В пылу спора они и не заметили, что дети уж ссоры свои позабыли и во всю мяч по опушке гоняют, а Горыныч–старший взлетел в небо и за лесом скрылся.
Тяжело летел змей. Так тяжело, будто камень пудовый на сердце кто положил. Крыльями с трудом взмахивал, и молчание тягостным было. Наконец, не выдержал Старшой, проговорил:
– Малышу мать нужна. Вот вы, братья, что хотите делайте, а нужна.
– Кто о чём, а вшивый о бане, – горько усмехнулся Озорник.
– Да мы весь свет облетели, нет нам невесты! – воскликнул Умник. – Из–под земли ее, что ли, доставать?
– Ежели она под землёй, то из–под земли достанем! – отрезал Старшой.

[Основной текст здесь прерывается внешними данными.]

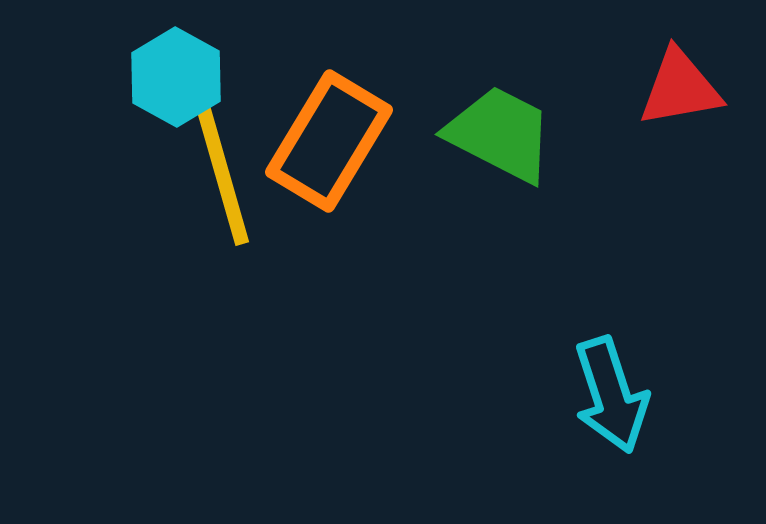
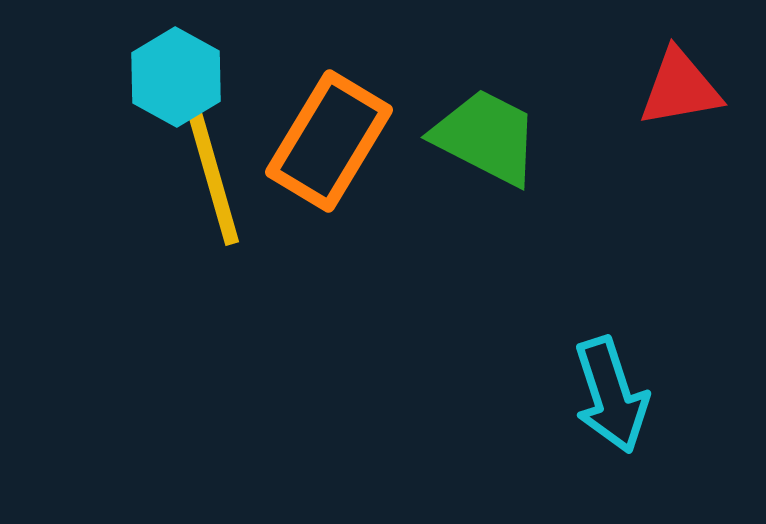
green trapezoid: moved 14 px left, 3 px down
yellow line: moved 10 px left
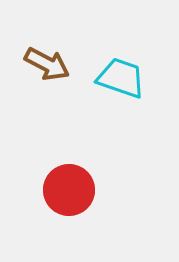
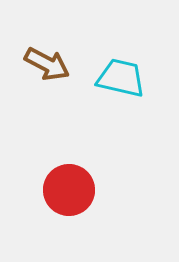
cyan trapezoid: rotated 6 degrees counterclockwise
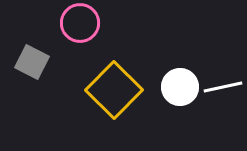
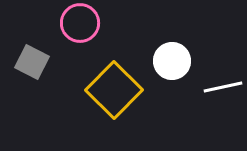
white circle: moved 8 px left, 26 px up
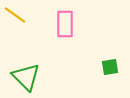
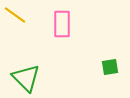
pink rectangle: moved 3 px left
green triangle: moved 1 px down
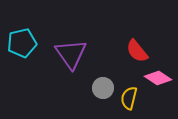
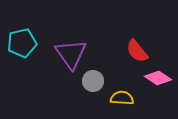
gray circle: moved 10 px left, 7 px up
yellow semicircle: moved 7 px left; rotated 80 degrees clockwise
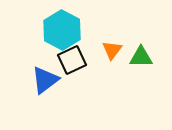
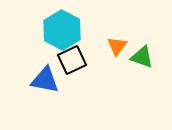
orange triangle: moved 5 px right, 4 px up
green triangle: moved 1 px right; rotated 20 degrees clockwise
blue triangle: rotated 48 degrees clockwise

Он взял под контроль организм, расправил крылья, резко забирая вправо. Вот уж и острая крыша хрустального замка осталась позади, и леса лукоморские под ним промелькнули, а впереди степи хызрырские полотном жёлтым расстелились.
– И прав ты, брат, и не прав, – со вздохом проговорил Умник. – Пацанёнку мать нужна – согласные мы с тем, возражений не имеем. А вот в том, чтобы снова по свету мотаться, доблести нет. Сам вспомни – было уже это, и что? Снова вознамерились наступить на те же грабли, да с тем же удовольствием?
– Правильно говоришь, Умник, – поддержал младшего брата Озорник. – Да не найдём мы никого, потому как нет более на свете змеев нашей породы, а Горышу в наше отсутствие тятя да дядька Кощей так занянчат, что потом не исправишь, и вообще за всю жизнь не выправишь.
Нахмурился Старшой, но правоту братьев признал. Хотел он развернуться, да восвояси отправиться, но тут к нему орёл подлетел. Птица кувыркнулась через голову, превратилась в добра молодца. Горыныч мигом парню чернокудрому спину подставил и, повернув к нему головы, тремя глотками сказал:
– Ну здравствуй, брат названный Велес! Чего десять лет в гости не заглядывал, вестей о себе не давал?
– И ты здравствуй, Горыныч! – Поприветствовал его скотий бог. – Ты уж прости за молчание, не злономеренно оно. Не заметил, как время пролетело, не думал, что столько минуло.
– Ага, минуло! Воз и маленькая тележка! Гы! – Ответили змеевы головы хором.
Помощь мне твоя надобна, побратим. Не хочешь ещё раз под землёй прогуляться?
– А чего тебя в царство Пекельное потянуло? – Хохотнула левая голова. – По Усоньше никак соскучился?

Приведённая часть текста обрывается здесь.